If the answer is that i should connect these together - there is a problem with this in that the CANbus for the controllers seems to have 2 terminating resistors - I assume these are at either controller - i can tell this because the resistance of the CAN bus when i connect the BMS CAN to the controller CAN is 40 ohms - i have one terminal resistor at the moment and so with 3 120 ohm terminal resistors this would give me the 40 ohms I think this will be too low when i add my final terminating resistor (30 ohm) and will affect the CAN signal and draw too much current from the devices i think. If i do connect then should i make the controllers a node and remove the terminal resistors or do i need to restructure the network somehow - any advice gratefully received.


----------



## jacksdad (Apr 13, 2015)

I have an answer to this from Emus for anyone else looking for this answer - their response was that as neither curtis or emus support each other they will not directly communicate over the CAN and therefore not worth connecting - they suggest that anaolog control is used to turn off the motor load in the specific protection situations eg over current over temperature low voltage etc so I will do this via a relay from the output pins on the interloc line on the controller to shut off if really bad and use the econo mode input on the curtis for low voltage or high temp control.

What they were not sure about is regen current - the limit for charging may batteries is stated at 1C so for my 2 in parallel this would 144 amps i have no idea if the motor could generate this kind of current or how to work this out and if there is a way to limit this - if anyone has done this please let me know ?


----------



## jacksdad (Apr 13, 2015)

Just got the elcon charger with CAN connector not a large amount of documentation and the CAN connector had none does anyone know which is CAN H and which is CAN-L for the can module:



I've asked evwest anyway but would be good to get idea


----------



## kennybobby (Aug 10, 2012)

Are the pins numbered--can't see them in your photo?

This factory-installed interface, allows ElCon PFC series chargers to communicate via CANbus.

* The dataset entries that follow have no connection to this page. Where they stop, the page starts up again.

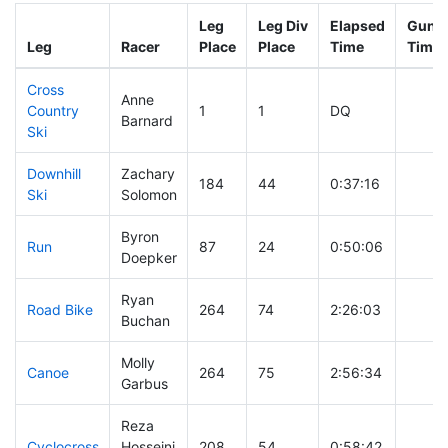
Leg
Leg Div
Elapsed
Gun S
Leg
Racer
Place
Place
Time
Time
Cross
Anne
Country
1
1
DQ
Barnard
Ski
Downhill
Zachary
184
44
0:37:16
Ski
Solomon
Byron
Run
87
24
0:50:06
Doepker
Ryan
Road Bike
264
74
2:26:03
Buchan
Molly
Canoe
264
75
2:56:34
Garbus
Reza
Cyclocross
Hosseini
208
54
0:58:42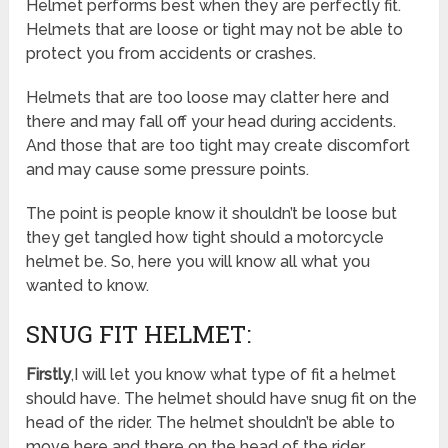
Helmet performs best when they are perfectly fit.
Helmets that are loose or tight may not be able to
protect you from accidents or crashes.
Helmets that are too loose may clatter here and
there and may fall off your head during accidents.
And those that are too tight may create discomfort
and may cause some pressure points.
The point is people know it shouldn’t be loose but
they get tangled how tight should a motorcycle
helmet be. So, here you will know all what you
wanted to know.
SNUG FIT HELMET:
Firstly
,I will let you know what type of fit a helmet
should have. The helmet should have snug fit on the
head of the rider. The helmet shouldn’t be able to
move here and there on the head of the rider.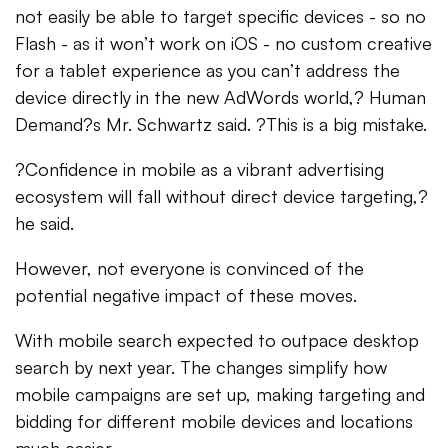
not easily be able to target specific devices - so no
Flash - as it won’t work on iOS - no custom creative
for a tablet experience as you can’t address the
device directly in the new AdWords world,? Human
Demand?s Mr. Schwartz said. ?This is a big mistake.
?Confidence in mobile as a vibrant advertising
ecosystem will fall without direct device targeting,?
he said.
However, not everyone is convinced of the
potential negative impact of these moves.
With mobile search expected to outpace desktop
search by next year. The changes simplify how
mobile campaigns are set up, making targeting and
bidding for different mobile devices and locations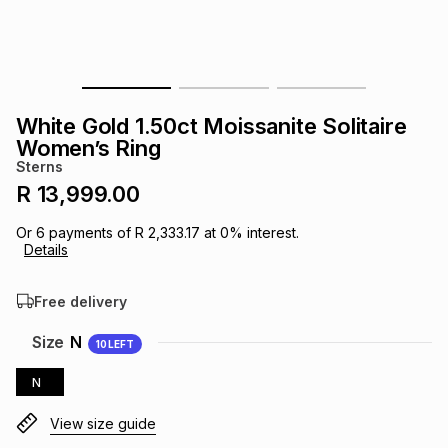
s
& Accessories
s
lery
Tablets
es
t
Dining
t & Weddings
White Gold 1.50ct Moissanite Solitaire
ches & Wearables
Women’s Ring
es
ones
Sterns
R 13,999.00
ort
llery
ort
g
ushes
wellery
Or
6
payments of
R 2,333.17
at
0
% interest.
Details
t
ishings
ories
llery
Free delivery
h
Size
N
10
LEFT
Brands
s
Outdoor
Brands
N
ssories
Brands
ands
View size guide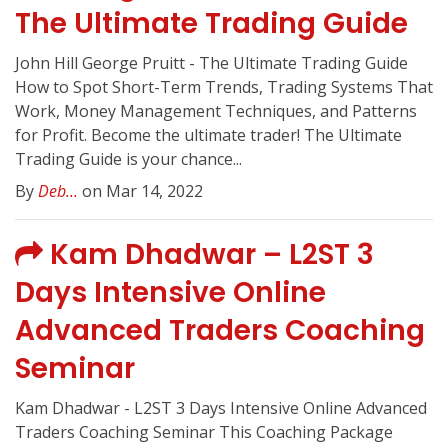
The Ultimate Trading Guide
John Hill George Pruitt - The Ultimate Trading Guide
How to Spot Short-Term Trends, Trading Systems That
Work, Money Management Techniques, and Patterns
for Profit. Become the ultimate trader! The Ultimate
Trading Guide is your chance...
By
Deb...
on Mar 14, 2022
Kam Dhadwar – L2ST 3
Days Intensive Online
Advanced Traders Coaching
Seminar
Kam Dhadwar - L2ST 3 Days Intensive Online Advanced
Traders Coaching Seminar This Coaching Package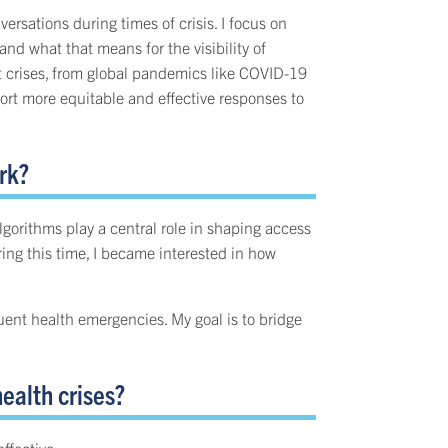
rsations during times of crisis. I focus on
d what that means for the visibility of
t crises, from global pandemics like COVID-19
ort more equitable and effective responses to
rk?
orithms play a central role in shaping access
ng this time, I became interested in how
uent health emergencies. My goal is to bridge
ealth crises?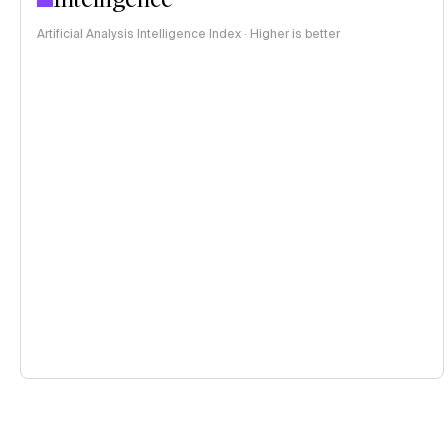
Artificial Analysis Intelligence Index · Higher is better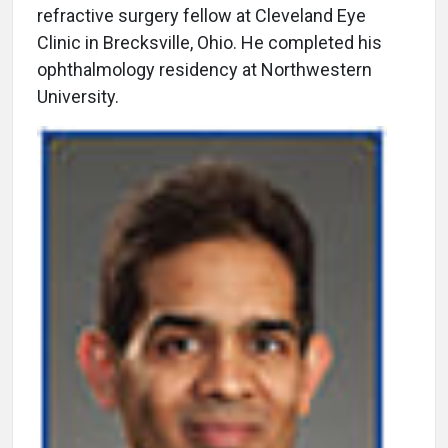
refractive surgery fellow at Cleveland Eye
Clinic in Brecksville, Ohio. He completed his
ophthalmology residency at Northwestern
University.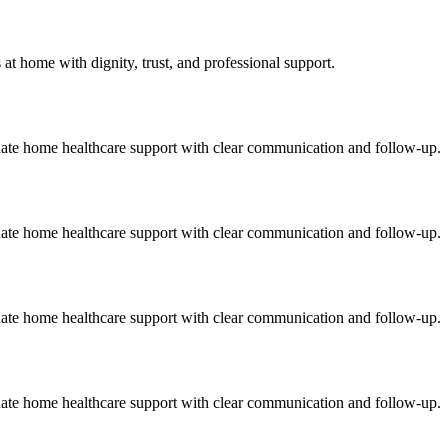
t home with dignity, trust, and professional support.
onate home healthcare support with clear communication and follow-up.
onate home healthcare support with clear communication and follow-up.
onate home healthcare support with clear communication and follow-up.
onate home healthcare support with clear communication and follow-up.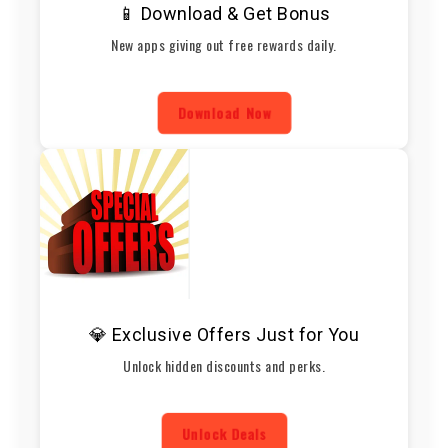
📱 Download & Get Bonus
New apps giving out free rewards daily.
Download Now
💎 Exclusive Offers Just for You
Unlock hidden discounts and perks.
Unlock Deals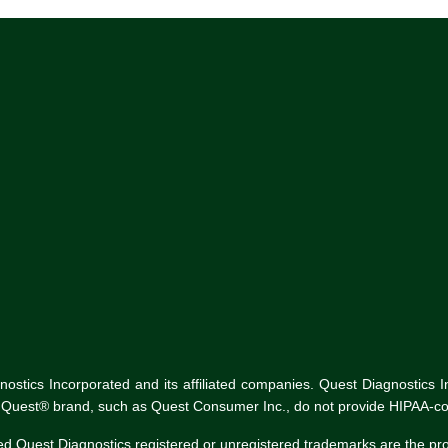
tics Incorporated and its affiliated companies. Quest Diagnostics Inco
he Quest® brand, such as Quest Consumer Inc., do not provide HIPAA-co
ed Quest Diagnostics registered or unregistered trademarks are the p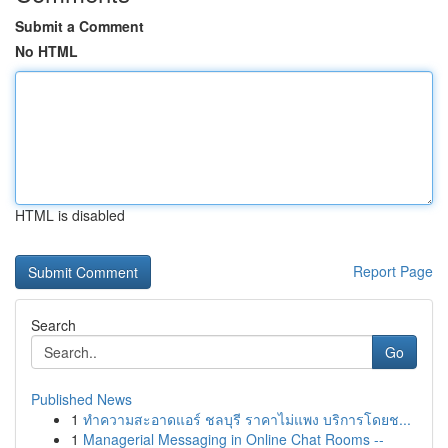
Submit a Comment
No HTML
HTML is disabled
Report Page
Search
Go
Published News
1
ทำความสะอาดแอร์ ชลบุรี ราคาไม่แพง บริการโดยช...
1
Managerial Messaging in Online Chat Rooms --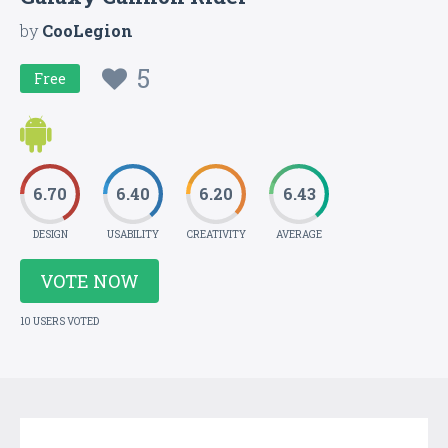
by
CooLegion
5
Free
6.70
6.40
6.20
6.43
DESIGN
USABILITY
CREATIVITY
AVERAGE
VOTE NOW
10 USERS VOTED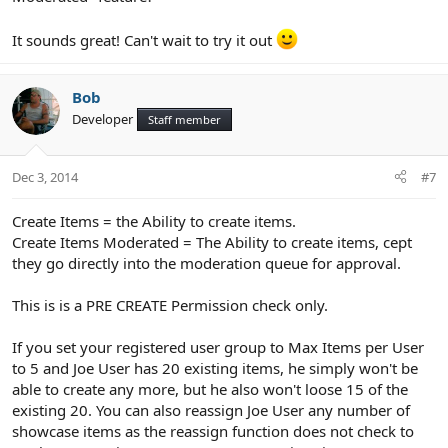
It sounds great! Can't wait to try it out
Bob
Developer
Staff member
Dec 3, 2014
#7
Create Items = the Ability to create items.
Create Items Moderated = The Ability to create items, cept
they go directly into the moderation queue for approval.
This is is a PRE CREATE Permission check only.
If you set your registered user group to Max Items per User
to 5 and Joe User has 20 existing items, he simply won't be
able to create any more, but he also won't loose 15 of the
existing 20. You can also reassign Joe User any number of
showcase items as the reassign function does not check to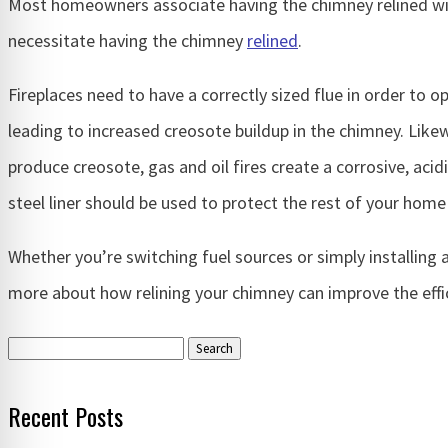
Most homeowners associate having the chimney relined with
necessitate having the chimney
relined
.
Fireplaces need to have a correctly sized flue in order to op
leading to increased creosote buildup in the chimney. Likewi
produce creosote, gas and oil fires create a corrosive, aci
steel liner should be used to protect the rest of your home
Whether you’re switching fuel sources or simply installing 
more about how relining your chimney can improve the effic
Search
for:
Recent Posts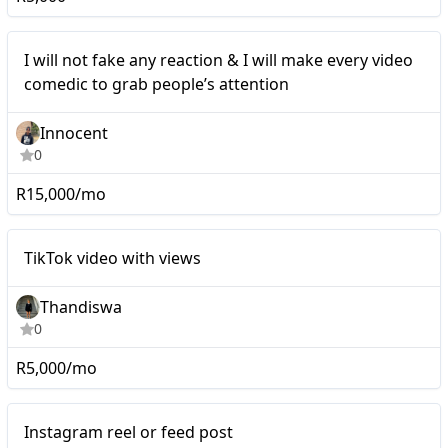
Mid-tier
I will not fake any reaction & I will make every video
comedic to grab people’s attention
Innocent
0
R15,000/mo
Mid-tier
TikTok video with views
Thandiswa
0
R5,000/mo
Mid-tier
Instagram reel or feed post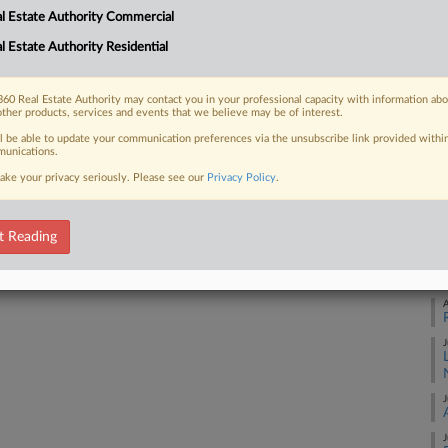
1:
l Estate Authority Commercial
Co
l Estate Authority Residential
 FREE Trial
Ne
Na
Already a subscriber?
Click here to login
60 Real Estate Authority may contact you in your professional capacity with information ab
other products, services and events that we believe may be of interest.
Co
ll be able to update your communication preferences via the unsubscribe link provided withi
Da
unications.
De
ake your privacy seriously. Please see our
Privacy Policy
.
RE
t Reading
A
A
J
J
J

A suitable BMS can control the charger's output ramping charging current and voltage smoothly, avoiding inrush currents. This affords better care and more longevity to battery arrays.

If your ElCon charger was programmed as a standalone unit, it can be sent to the factory for re-programming with a CAN algorithm. 

Connects to the CANbus as follows:

Pin 1 to CAN-Lo

Pin 2 to CAN-Hi

If your BMS does not already have a 120 ohm termination resistor across CAN-Lo and CAN-Hi, you will need to add one

The charger expects to receive every second a message from the BMS with CAN ID 1806E5F4 and 8-byte data with the voltage and current requested. If the charger doesn't receive a valid CAN message in 5 seconds, it stops charging until it receives a valid CAN message. The charger sends out every second a CAN status message with voltage, current and status information. Up to 4 chargers with different CAN IDs 1806E5F4, 1806E7F4, 1806E8F4 and 1806E9F4 can be connected to the same CAN bus and be controlled by one BMS.

Compatible BMS controllers:

Emus

Orion

Elithion

EPS


----------



## jacksdad (Apr 13, 2015)

Hi Kennybobby

That is amazingly helpful thank you they are numbered 1 and 2 so thanks.

The elcon unit came from EVwest with CAN module and so i assume programmed to work with this. I have a CAN bus running through the car with nodes for both battery boxes can Modules, the BMS main unit and now the charger and 2 terminating resistors. 

Emus declare compatability with Elcon so I'm hoping i can choose my charger from the list in the Emus setup and all will work ! we will see.


----------